The voice I have is a business voice, and I have a responsibility to shareholders. And I don’t run my business by fairytale. I don’t run it by what I wish was true. I run it by what the market shows is true. And the market shows that if we focus on solving that need better than any other brand, for those families that are trying to avoid chemicals that are concerning to them or products that irritate sensitive skin, then that allows us to be in the conversation at the table showing that leaders like us, teams like us, boards like us, deliver great results.
If you are in the consumer space and you want to win with consumers, you should want to win with everybody. I don’t think progress is something that can be avoided. So, if progress is at the root of progressive, then sign me up, because I’m going forward. The consumer is going forward. And whether you like it or not, the world is going forward.
One of the questions that comes up to me sometimes in this current climate is whether business can or should be part of the checks and balances that are in the American political and cultural system. I wonder if you have any thoughts about that because obviously as a CEO, your job is to deliver for shareholders and whatever will work at the marketplace to make your quarter and all those numbers. That doesn’t necessarily connect to higher, longer-term values that might be part of what these checks and balances are. And I don’t know if you’ve thought about this at all?
Bob, you won’t find a more patriotic person than me. My children, when they used to get in trouble, one of the things I would do as a “punishment” is say, “Well, I have this little portable version of the Constitution. We’re going to have to sit outside and we’re going to read a portion together, and we’re going to discuss what it means.” That’s how nerdy I am about patriotism.

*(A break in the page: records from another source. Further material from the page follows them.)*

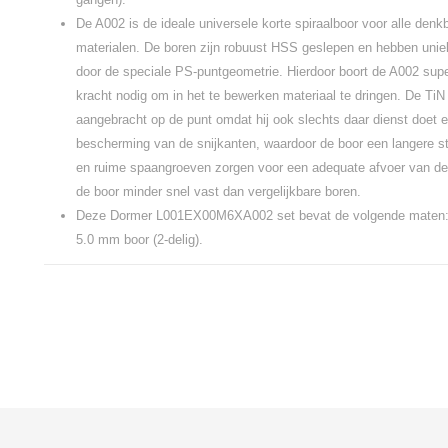
De A002 is de ideale universele korte spiraalboor voor alle den
materialen. De boren zijn robuust HSS geslepen en hebben uniek
door de speciale PS-puntgeometrie. Hierdoor boort de A002 super 
kracht nodig om in het te bewerken materiaal te dringen. De TiN 
aangebracht op de punt omdat hij ook slechts daar dienst doet e
bescherming van de snijkanten, waardoor de boor een langere st
en ruime spaangroeven zorgen voor een adequate afvoer van de 
de boor minder snel vast dan vergelijkbare boren.
Deze Dormer L001EX00M6XA002 set bevat de volgende maten:
5.0 mm boor (2-delig).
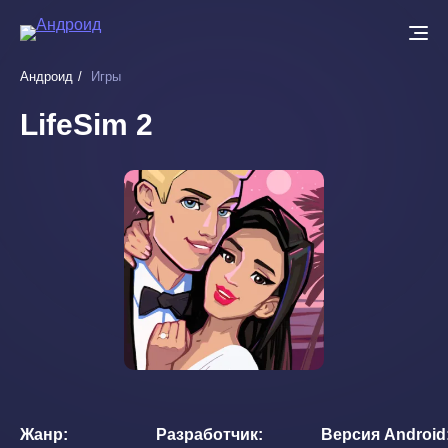
Перейти
к
основному
Андроид
Игры
содержанию
LifeSim 2
Жанр
Разработчик
Версия Android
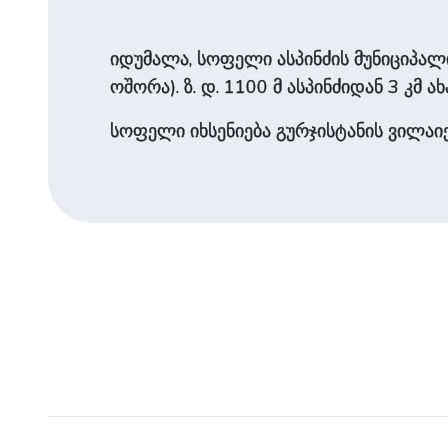
იდუმალა, სოფელი ასპინძის მუნიციპალიტ
ოშორა). ზ. დ. 1100 მ ასპინძიდან 3 კმ 
სოფელი იხსენიება გურჯისტანის ვილაი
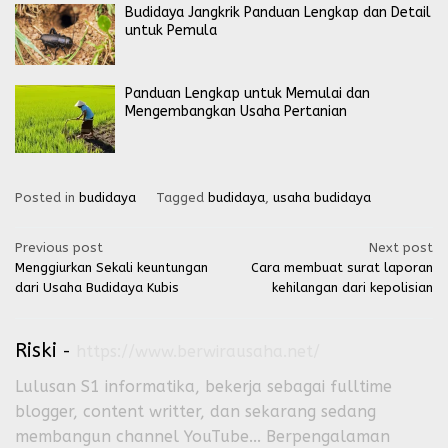
Budidaya Jangkrik Panduan Lengkap dan Detail
untuk Pemula
Panduan Lengkap untuk Memulai dan
Mengembangkan Usaha Pertanian
Posted in
budidaya
Tagged
budidaya
,
usaha budidaya
Post
Previous post
Next post
Menggiurkan Sekali keuntungan
Cara membuat surat laporan
navigation
dari Usaha Budidaya Kubis
kehilangan dari kepolisian
Riski
-
https://www.berwirausaha.net/
Lulusan S1 informatika, bekerja sebagai fulltime
blogger, content writter, dan sekarang sedang
membangun channel YouTube... Berpengalaman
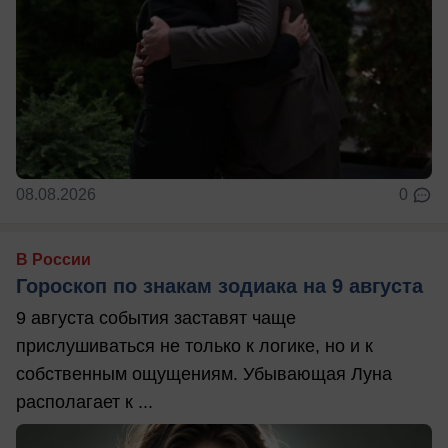
08.08.2026
0
В России
Гороскоп по знакам зодиака на 9 августа
9 августа события заставят чаще
прислушиваться не только к логике, но и к
собственным ощущениям. Убывающая Луна
располагает к ...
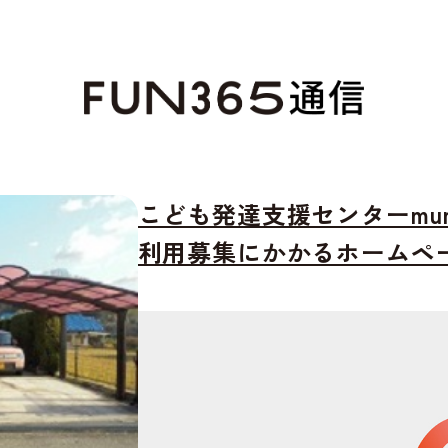
こども発達支援センターm
利用募集にかかるホームペ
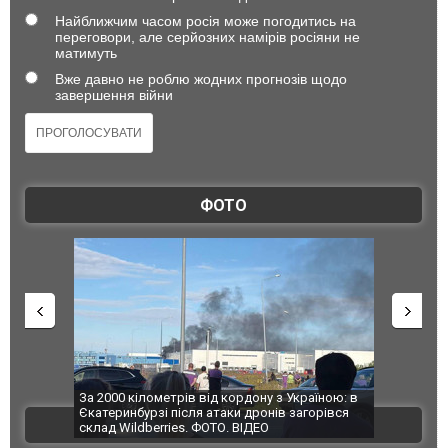
Найближчим часом росія може погодитись на
переговори, але серйозних намірів росіяни не
матимуть
Вже давно не роблю жодних прогнозів щодо
завершення війни
ФОТО
по Сумах,
За 2000 кілометрів від кордону з Україною: в
"Мої іграш
траждали
Єкатеринбурзі після атаки дронів загорівся
суперкарів
ВІДЕО
ині. ФОТО
склад Wildberries. ФОТО. ВІДЕО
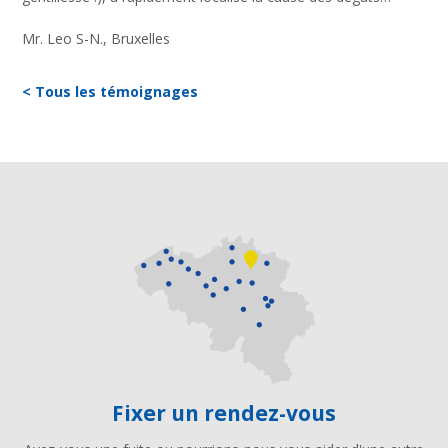
Mr. Leo S-N., Bruxelles
< Tous les témoignages
Fixer un rendez-vous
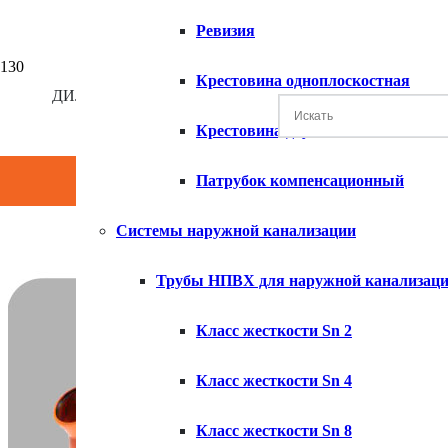
Ревизия
ТРУБНАЯ П
Крестовина одноплоскостная
ДИЛЕР КОМПАНИИ ХЕМКОР
Крестовина двухплоскостная
Патрубок компенсационный
Системы наружной канализации
Трубы НПВХ для наружной канализац
Класс жесткости Sn 2
Класс жесткости Sn 4
Класс жесткости Sn 8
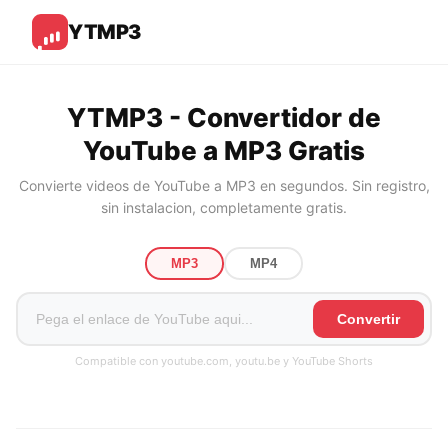
YTMP3
YTMP3 - Convertidor de
YouTube a MP3 Gratis
Convierte videos de YouTube a MP3 en segundos. Sin registro,
sin instalacion, completamente gratis.
MP3
MP4
Convertir
Compatible con youtube.com, youtu.be y YouTube Shorts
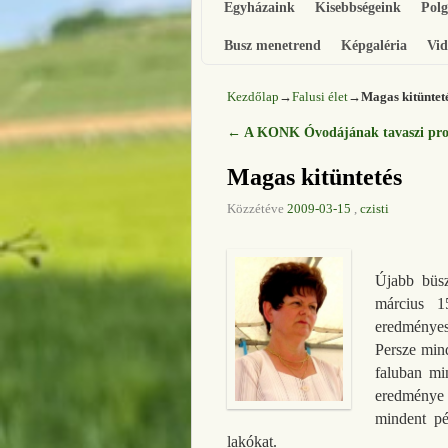
Egyházaink
Kisebbségeink
Pol
Busz menetrend
Képgaléria
Vid
Kezdőlap
→
Falusi élet
→
Magas kitüntet
←
A KONK Óvodájának tavaszi prog
Bejegyzés navigáció
Magas kitüntetés
Közzétéve
2009-03-15
,
czisti
Újabb büsz
március 1
eredményes
Persze min
faluban mi
eredménye é
mindent pé
lakókat.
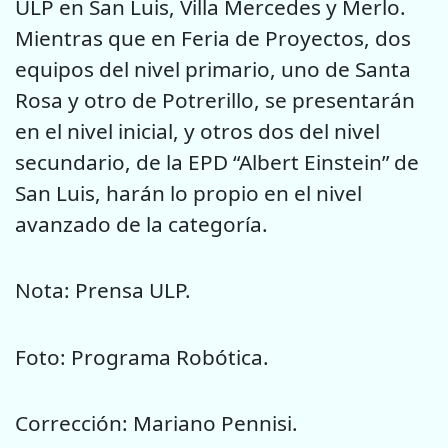
ULP en San Luis, Villa Mercedes y Merlo.
Mientras que en Feria de Proyectos, dos
equipos del nivel primario, uno de Santa
Rosa y otro de Potrerillo, se presentarán
en el nivel inicial, y otros dos del nivel
secundario, de la EPD “Albert Einstein” de
San Luis, harán lo propio en el nivel
avanzado de la categoría.
Nota: Prensa ULP.
Foto: Programa Robótica.
Corrección: Mariano Pennisi.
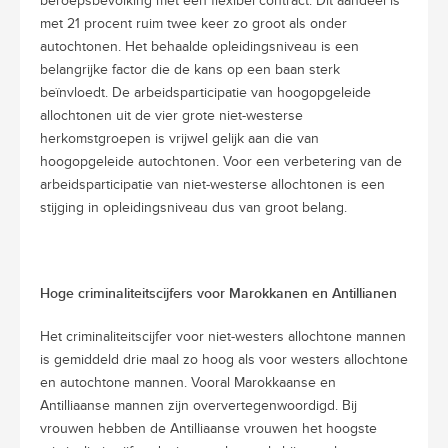
beroepsbevolking met een flexibel contract. Dit aandeel is
met 21 procent ruim twee keer zo groot als onder
autochtonen. Het behaalde opleidingsniveau is een
belangrijke factor die de kans op een baan sterk
beïnvloedt. De arbeidsparticipatie van hoogopgeleide
allochtonen uit de vier grote niet-westerse
herkomstgroepen is vrijwel gelijk aan die van
hoogopgeleide autochtonen. Voor een verbetering van de
arbeidsparticipatie van niet-westerse allochtonen is een
stijging in opleidingsniveau dus van groot belang.
Hoge criminaliteitscijfers voor Marokkanen en Antillianen
Het criminaliteitscijfer voor niet-westers allochtone mannen
is gemiddeld drie maal zo hoog als voor westers allochtone
en autochtone mannen. Vooral Marokkaanse en
Antilliaanse mannen zijn oververtegenwoordigd. Bij
vrouwen hebben de Antilliaanse vrouwen het hoogste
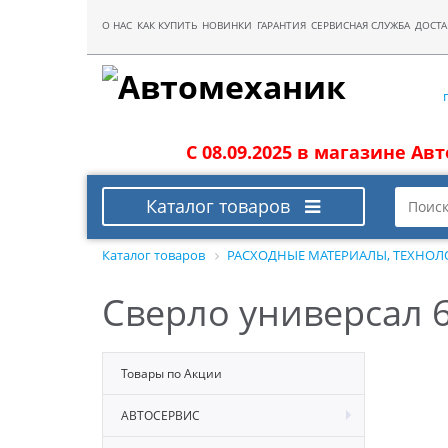
О НАС
КАК КУПИТЬ
НОВИНКИ
ГАРАНТИЯ
СЕРВИСНАЯ СЛУЖБА
ДОСТА
С 08.09.2025 в магазине Ав
Каталог товаров
Каталог товаров
РАСХОДНЫЕ МАТЕРИАЛЫ, ТЕХНОЛ
Сверло универсал 
Товары по Акции
АВТОСЕРВИС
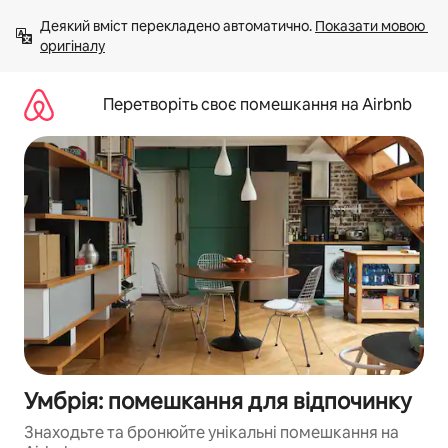
Перейти
Деякий вміст перекладено автоматично. 
Показати мовою 
до
оригіналу
вмісту
Перетворіть своє помешкання на Airbnb
Умбрія: помешкання для відпочинку
Знаходьте та бронюйте унікальні помешкання на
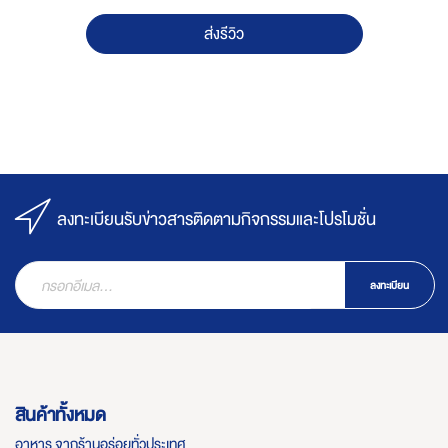
ส่งรีวิว
ลงทะเบียนรับข่าวสารติดตามกิจกรรมและโปรโมชั่น
ลงทะเบียน
สินค้าทั้งหมด
อาหาร จากร้านอร่อยทั่วประเทศ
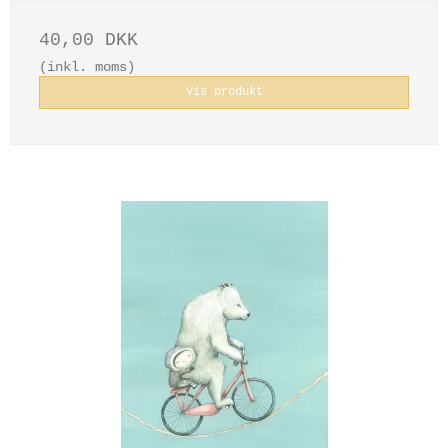
40,00 DKK
(inkl. moms)
Vis produkt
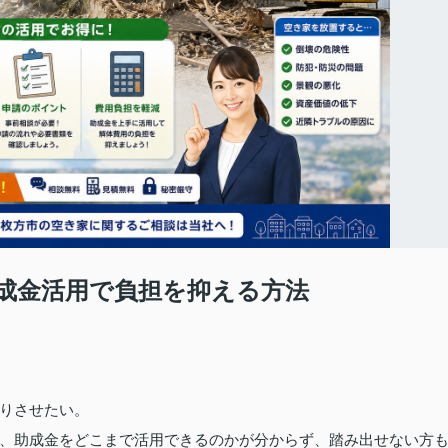
成金活用で負担を抑える方法
りさせたい。
、助成金をどこまで活用できるのかが分からず、踏み出せない方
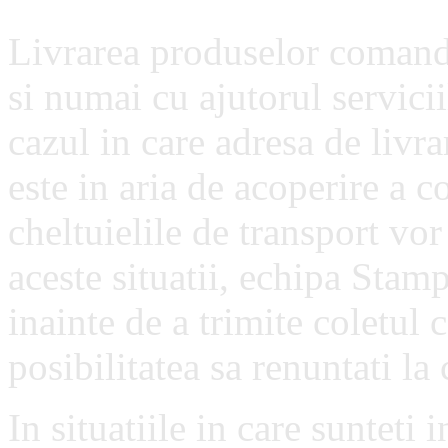
Livrarea produselor comanda
si numai cu ajutorul servicii
cazul in care adresa de livrar
este in aria de acoperire a c
cheltuielile de transport vor 
aceste situatii, echipa Sta
inainte de a trimite coletul 
posibilitatea sa renuntati l
In situatiile in care sunteti 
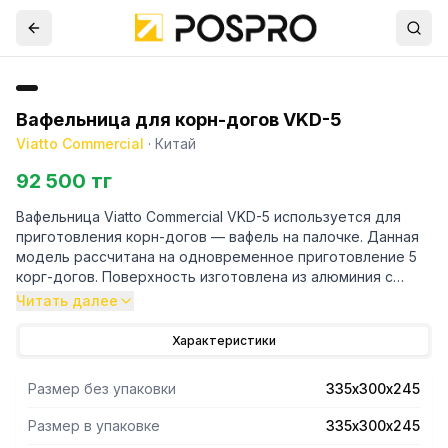
Вафельница для корн-догов VKD-5
Viatto Commercial
·
Китай
92 500 тг
Вафельница Viatto Commercial VKD-5 используется для
приготовления корн-догов — вафель на палочке. Данная
модель рассчитана на одновременное приготовление 5
корг-догов. Поверхность изготовлена из алюминия с
тефлоновым антипригарным покрытием, корпус - из
Читать далее
нержавеющей стали. Вафельница имеет таймер на 15 мин.
Характеристики
Размер без упаковки
335х300х245
Размер в упаковке
335х300х245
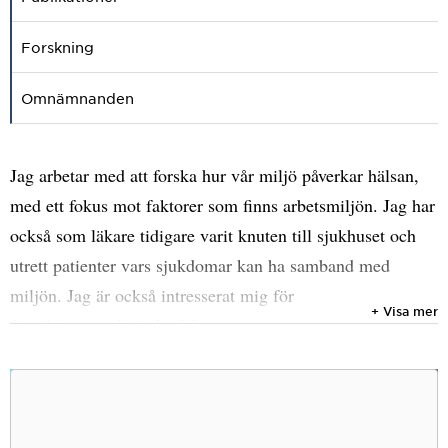
Forskning
Omnämnanden
Jag arbetar med att forska hur vår miljö påverkar hälsan,
med ett fokus mot faktorer som finns arbetsmiljön. Jag har
också som läkare tidigare varit knuten till sjukhuset och
utrett patienter vars sjukdomar kan ha samband med
miljön. Jag är också intresserat mig för
+ Visa mer
försäkringsmedicinska frågor.
Jag är i slutfasen på ett projekt som studerar hur hälsan
påverkar arbetsförmågan när man närmare sig
pensionsåldern och hur hälsan påverkas av arbetet just i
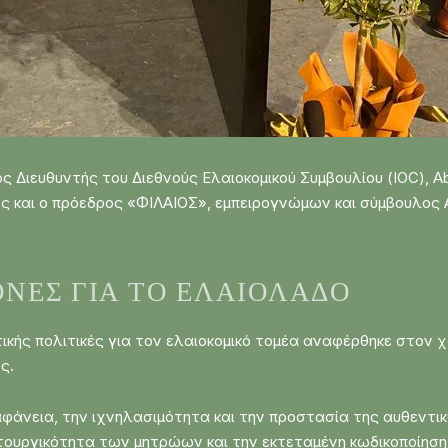
Διευθυντής του Διεθνούς Ελαιοκομικού Συμβουλίου (IOC), Abd
ός και ο πρόεδρος «ΦΙΛΑΙΟΣ», εμπειρογνώμων και σύμβουλο
ΞΟΝΕΣ ΓΙΑ ΤΟ ΕΛΑΙΌΛΑΔΟ
ικής πολιτικές για τον ελαιοκομικό τομέα αναφέρθηκε στον 
ς.
φάνεια, την ιχνηλασιμότητα και την προστασία της αυθεντι
ιτουργικότητα των μητρώων και την εκτεταμένη κωδικοποίηση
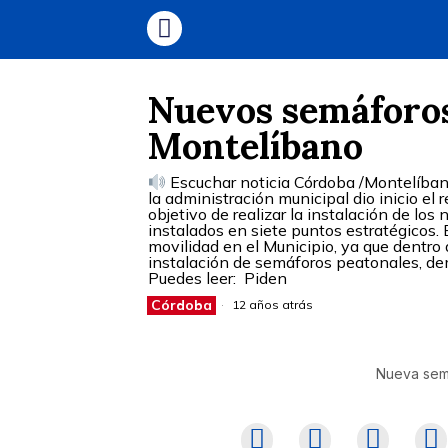
Nuevos semáforos
Montelíbano
Escuchar noticia Córdoba /Montelíbano.
la administración municipal dio inicio el 
objetivo de realizar la instalación de lo
instalados en siete puntos estratégicos. 
movilidad en el Municipio, ya que dentro 
instalación de semáforos peatonales, dem
Puedes leer: Piden
Córdoba
12 años atrás
Nueva sema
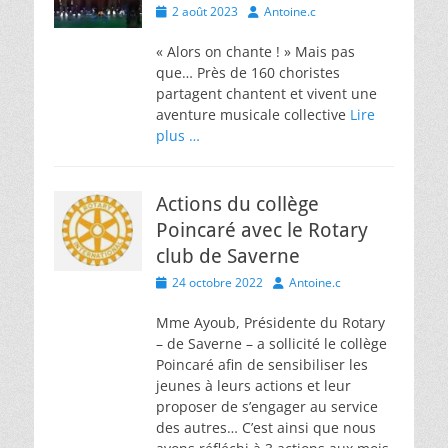
Posted
Author
2 août 2023
Antoine.c
on
« Alors on chante ! » Mais pas
que… Près de 160 choristes
partagent chantent et vivent une
aventure musicale collective
Lire
plus …
Actions du collège
Poincaré avec le Rotary
club de Saverne
Posted
Author
24 octobre 2022
Antoine.c
on
Mme Ayoub, Présidente du Rotary
– de Saverne – a sollicité le collège
Poincaré afin de sensibiliser les
jeunes à leurs actions et leur
proposer de s’engager au service
des autres… C’est ainsi que nous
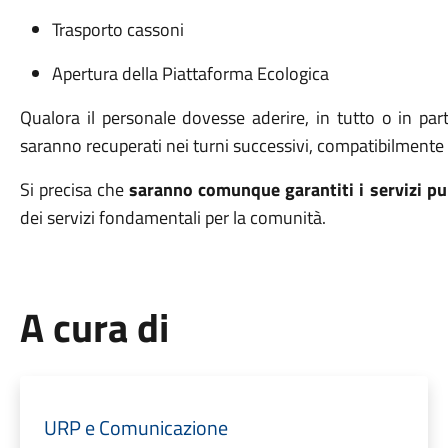
Trasporto cassoni
Apertura della Piattaforma Ecologica
Qualora il personale dovesse aderire, in tutto o in parte
saranno recuperati nei turni successivi, compatibilmente 
Si precisa che
saranno comunque garantiti i servizi pub
dei servizi fondamentali per la comunità.
A cura di
URP e Comunicazione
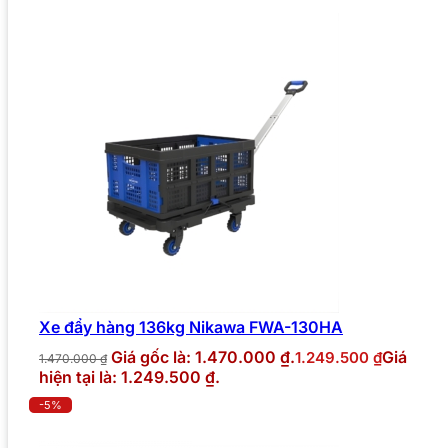
Xe đẩy hàng 136kg Nikawa FWA-130HA
Giá gốc là: 1.470.000 ₫.
Giá
1.249.500
₫
1.470.000
₫
hiện tại là: 1.249.500 ₫.
-5%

And so, I will say, I believe the answer now, as in all times where great change was called for, is in community. And so, whether you ask me, “Do business leaders need to show up and be voicing the change, advocating their shareholder or their employee base?” Most certainly. A lot of times our employee base is just a makeup of the community we’re in, the region we’re in.
But I also believe it’s not anyone. It’s not just our politicians. It’s not just our business leaders. Hey, man, the power is with the people. This is the United States of America. My mom took me to Washington, D.C., to march on the mall for the Equal Rights Amendment when I was seven. We drove from Buffalo, New York, in a station wagon because we thought we’re going to put our feet where our values are.
Now, as a leader, I get a chance to put my voice where my values are. I get to create an employee climate. At The Honest Company, we made every single full-time employee a shareholder. That’s what I can do. That puts people in the economy. That puts people who never would get in the system like that in the system. But that’s also good for shareholders because you better believe that they’re more committed to making a great company because now they’re part owner of it.
And I believe that is also patriotic: Enable the people, give them an opportunity to support their families and their communities. Let’s be together, in every corner of life. It takes all of us because this is the United States.